Exercise directions =>
The material below includes pictures; leave them out and return only the lines between the line containing "unkcia kresby" and the line containing "れる QR コードを多言語化したい情報と一緒に印刷し", inclusive, word for word.

---

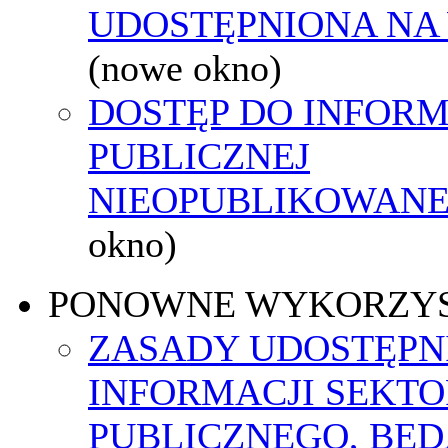
UDOSTĘPNIONA NA
(nowe okno)
DOSTĘP DO INFORM
PUBLICZNEJ
NIEOPUBLIKOWANEJ
okno)
PONOWNE WYKORZY
ZASADY UDOSTĘPN
INFORMACJI SEKT
PUBLICZNEGO, BĘ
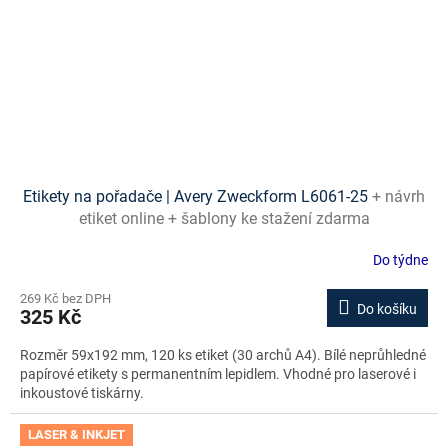
Etikety na pořadače | Avery Zweckform L6061-25
+ návrh
etiket online + šablony ke stažení zdarma
Do týdne
269 Kč bez DPH
Do košíku
325 Kč
Rozměr 59x192 mm, 120 ks etiket (30 archů A4). Bílé neprůhledné
papírové etikety s permanentním lepidlem. Vhodné pro laserové i
inkoustové tiskárny.
LASER & INKJET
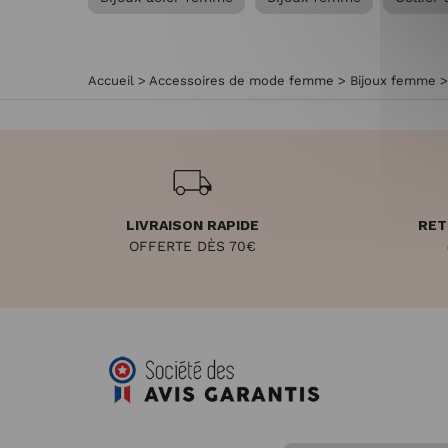
Accueil
>
Accessoires de mode femme
>
Bijoux femme
LIVRAISON RAPIDE
RET
OFFERTE DÈS 70€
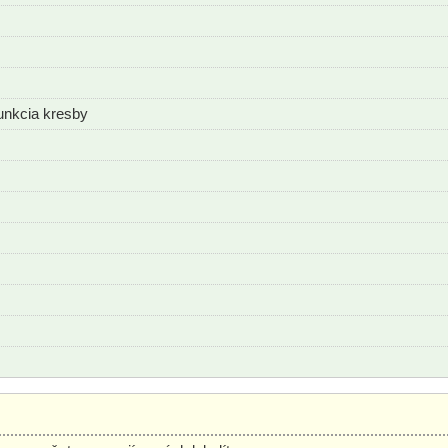
unkcia kresby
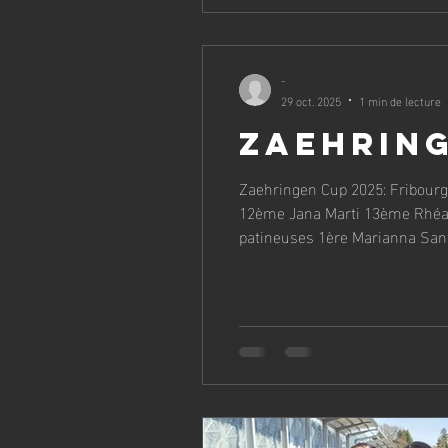
-
29 oct. 2025
1 min de lecture
Zaehring
Zaehringen Cup 2025: Fribourg du
12ème Jana Marti 13ème Rhéane Eggenberg INTERBRONZ
patineuses 1ère Marianna Santos da Silva 2ème Lau
SPORT DE MASSE I (Test SIS) - 25 patineuses 9ème Noa Fuhrmann 24ème Yarine Fuhrmann Programme de la compétition:
https://patinageromand.ch/w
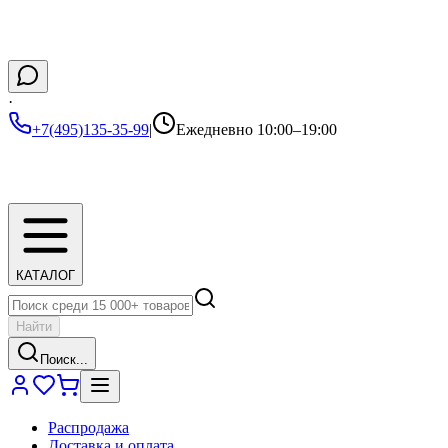
·
+7(495)135-35-99
|
Ежедневно 10:00–19:00
КАТАЛОГ
Найти
Поиск...
Распродажа
Доставка и оплата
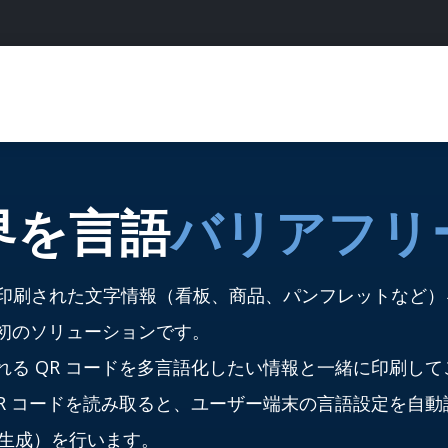
界を言語
バリアフリ
tor は、印刷された文字情報（看板、商品、パンフレットな
初のソリューションです。
れる QR コードを多言語化したい情報と一緒に印刷し
QR コードを読み取ると、ユーザー端末の言語設定を自
る生成）を行います。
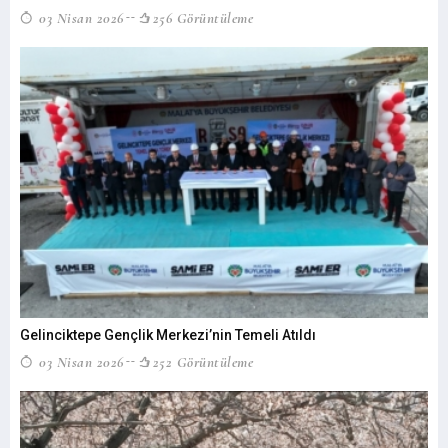
03 Nisan 2026
256 Görüntüleme
Gelinciktepe Gençlik Merkezi’nin Temeli Atıldı
03 Nisan 2026
252 Görüntüleme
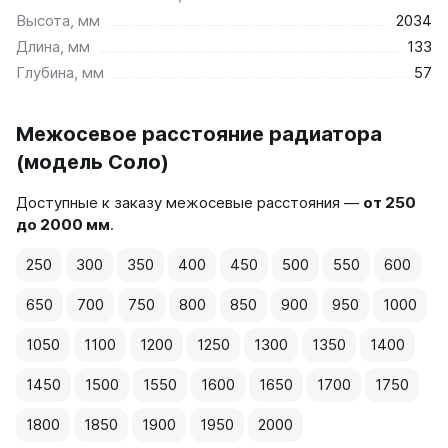
Высота, мм
2034
Длина, мм
133
Глубина, мм
57
Межосевое расстояние радиатора
(модель Соло)
Доступные к заказу межосевые расстояния —
от 250
до 2000 мм
.
250
300
350
400
450
500
550
600
650
700
750
800
850
900
950
1000
1050
1100
1200
1250
1300
1350
1400
1450
1500
1550
1600
1650
1700
1750
1800
1850
1900
1950
2000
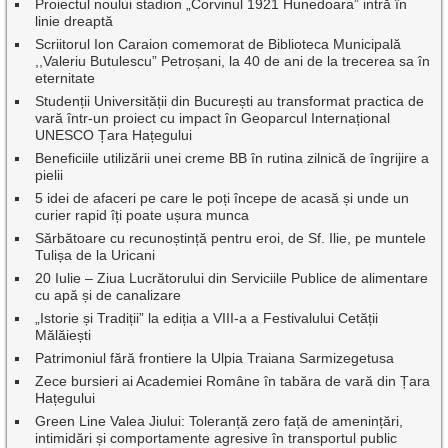
Proiectul noului stadion „Corvinul 1921 Hunedoara” intră în
linie dreaptă
Scriitorul Ion Caraion comemorat de Biblioteca Municipală
,,Valeriu Butulescu” Petroșani, la 40 de ani de la trecerea sa în
eternitate
Studenții Universității din București au transformat practica de
vară într-un proiect cu impact în Geoparcul Internațional
UNESCO Țara Hațegului
Beneficiile utilizării unei creme BB în rutina zilnică de îngrijire a
pielii
5 idei de afaceri pe care le poți începe de acasă și unde un
curier rapid îți poate ușura munca
Sărbătoare cu recunoștință pentru eroi, de Sf. Ilie, pe muntele
Tulișa de la Uricani
20 Iulie – Ziua Lucrătorului din Serviciile Publice de alimentare
cu apă și de canalizare
„Istorie și Tradiții” la ediția a VIII-a a Festivalului Cetății
Mălăiești
Patrimoniul fără frontiere la Ulpia Traiana Sarmizegetusa
Zece bursieri ai Academiei Române în tabăra de vară din Țara
Hațegului
Green Line Valea Jiului: Toleranță zero față de amenințări,
intimidări și comportamente agresive în transportul public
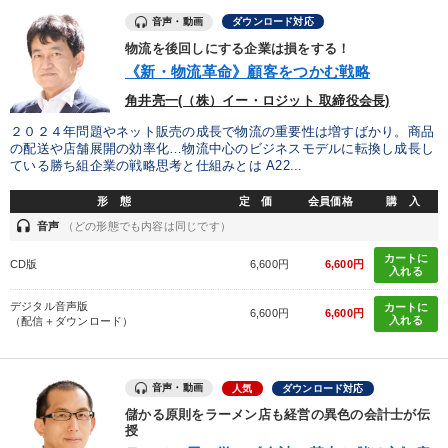
※「更新」を押すと「カテゴリー」「目的別」「キーワード」を更新いただけます。
音声・動画
ダウンロード対応
物流を後回しにする企業は損をする！
タグから探す
local_offer
refresh
更新する
《新・物流革命》顧客をつかむ戦略
すべての音声・動画（全2077タイトル）からお探しいただけます
角井亮一(（株）イー・ロジット 取締役会長)
２０２４年問題やネット販売の成長で物流の重要性は増すばかり。商品
タグ・キーワード
の配送や店舗展開の効率化…物流中心のビジネスモデルに転換し成長し
ている勝ち組企業の戦略思考と仕組みとは A22...
入門篇
感動講話
コミュニケーション
企業成長
形 態
定 価
会員価格
購 入
headset
音声
（どの形態でも内容は同じです）
井上和弘
モチベーション
中村天風
相続・事業承継
カートに
CD版
6,600円
6,600円
入れる
地方企業の勝ち方
MBA
イノベーション
政治家
デジタル音声版
カートに
6,600円
6,600円
入れる
（配信＋ダウンロード）
プロ経営者
リピート
対談・座談会
SNS活用
経済予測
健康・ウェルビーイング
異発想
M&A
音声・動画
人気
ダウンロード対応
IT・デジタル活用
多様性・ダイバーシティ
松下幸之助
儲かる原則をラーメン店も経営の異色の会計士が伝
授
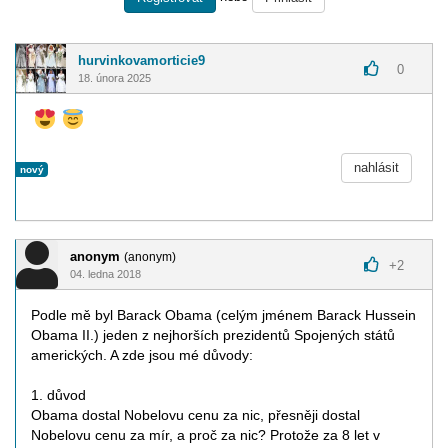
hurvinkovamorticie9
0
18. února 2025
nahlásit
nový
anonym
(anonym)
+
2
04. ledna 2018
Podle mě byl Barack Obama (celým jménem Barack Hussein
Obama II.) jeden z nejhorších prezidentů Spojených států
amerických. A zde jsou mé důvody:
1. důvod
Obama dostal Nobelovu cenu za nic, přesněji dostal
Nobelovu cenu za mír, a proč za nic? Protože za 8 let v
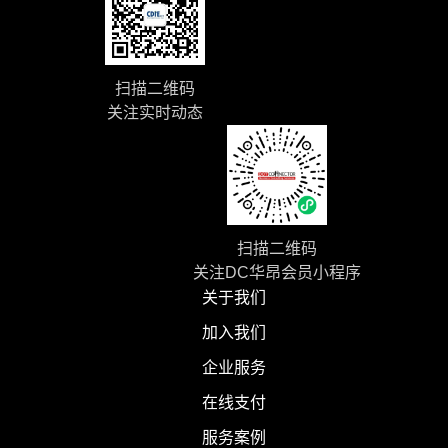
扫描二维码
关注实时动态
扫描二维码
关注DC华昂会员小程序
关于我们
加入我们
企业服务
在线支付
服务案例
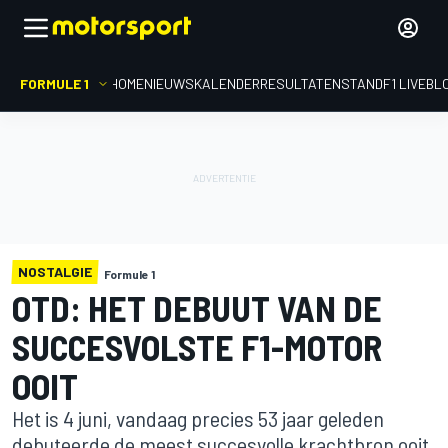
FORMULE 1
HOME
NIEUWS
KALENDER
RESULTATEN
STAND
F1 LIVEBL
NOSTALGIE
Formule 1
OTD: HET DEBUUT VAN DE
SUCCESVOLSTE F1-MOTOR
OOIT
Het is 4 juni, vandaag precies 53 jaar geleden
debuteerde de meest succesvolle krachtbron ooit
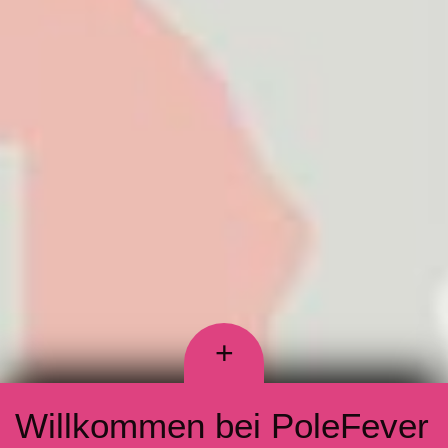
+
Willkommen bei PoleFever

---

Answer box =>
unkcia kresby
-
29 oct. 2025
1 min de lecture
Zaehring
Zaehringen Cup 2025: Fribourg du
12ème Jana Marti 13ème Rhéane Eggenberg INTERBRONZ
patineuses 1ère Marianna Santos da Silva 2ème Lau
SPORT DE MASSE I (Test SIS) - 25 patineuses 9ème Noa Fuhrmann 24ème Yarine Fuhrmann Programme de la compétition:
https://patinageromand.ch/w
·
+7(495)135-35-99
|
Ежедневно 10:00–19:00
КАТАЛОГ
Найти
Поиск...
Распродажа
Доставка и оплата
界を言語
バリアフリ
tor は、印刷された文字情報（看板、商品、パンフレットな
初のソリューションです。
れる QR コードを多言語化したい情報と一緒に印刷し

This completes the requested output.